- Motto: "Investing in your future!"
- Type: Transnational cooperation
- Membership: 7 countries Austria ; France ; Germany ; Italy ; Liechtenstein ; Slovenia ; Switzerland ;
- Establishment: 2007–2013

Area
- • Total: 450,000 km^{2} (170,000 sq mi)

Population
- • Estimate: 70,000,000
- GDP (nominal): estimate
- • Total: € 1.596 billion
- • Per capita: €22,800
- Website http://www.alpine-space.eu

= Alpine Space Programme =

The Alpine Space Programme is a transnational cooperation programme in the framework of the European Union cohesion policy. In this programme, stakeholders from the participating countries in the Alps cooperate on various transnational projects.

== Cooperation area ==
Geographically, the Alpine Space Programme cooperation area comprises the Alpine core area (in the sense of the Alpine Convention), the surrounding foothills and lowlands of the "peri-Alpine belt", a part of the Mediterranean coastal area including the Adriatic and parts of the great river valleys of Danube, Po, Adige, Rhône and Rhine.
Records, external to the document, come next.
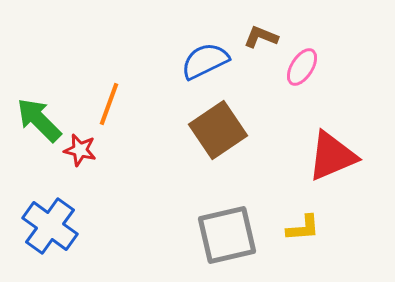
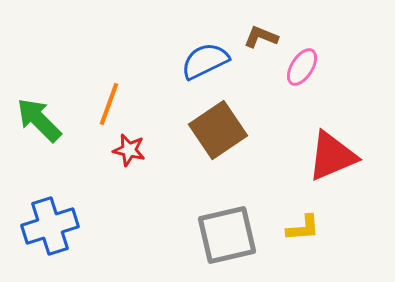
red star: moved 49 px right
blue cross: rotated 36 degrees clockwise
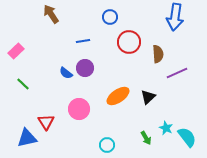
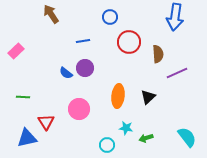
green line: moved 13 px down; rotated 40 degrees counterclockwise
orange ellipse: rotated 50 degrees counterclockwise
cyan star: moved 40 px left; rotated 16 degrees counterclockwise
green arrow: rotated 104 degrees clockwise
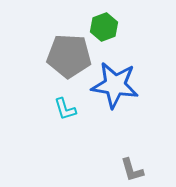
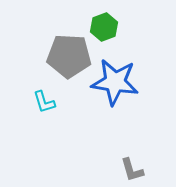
blue star: moved 3 px up
cyan L-shape: moved 21 px left, 7 px up
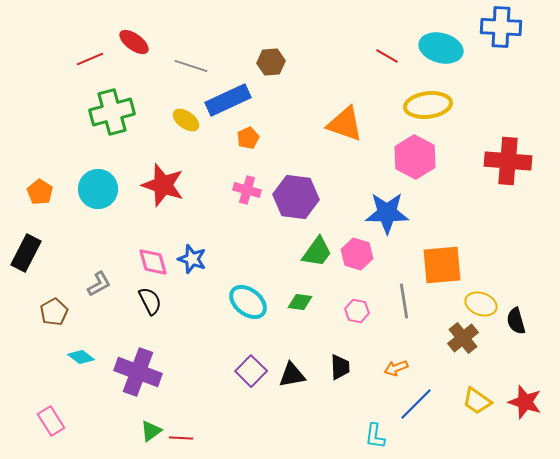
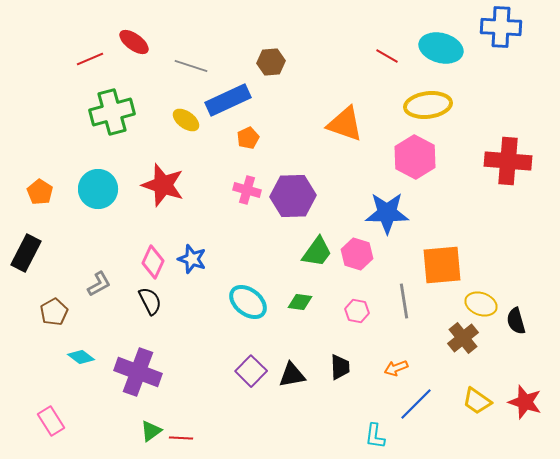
purple hexagon at (296, 197): moved 3 px left, 1 px up; rotated 9 degrees counterclockwise
pink diamond at (153, 262): rotated 40 degrees clockwise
In the cooperation area live about 70 million inhabitants on a surface of approximately 450.000 km^{2}.

== Policy framework ==
The Alpine Space Programme 2007–2013 is part of the European Territorial Cooperation objective. The European Territorial Cooperation (ETC) has been developed from the Community Initiative INTERREG. INTERREG was created in the framework of the EU's cohesion policy as an incentive for cooperation within the EU. Cohesion policy encourages regions and cities from different EU Member States to work together and learn through joint programmes, projects and networks. In the Structural Fund period 2007–2013 the Community Initiative INTERREG has been upgraded to the "European Territorial Cooperation Objective". In the current programme period 2007–13 the ETC objective covers three types of programmes: cross-border cooperation, transnational cooperation and interregional cooperation. The Alpine Space Programme is one of the 13 programmes of the transnational cooperation objective.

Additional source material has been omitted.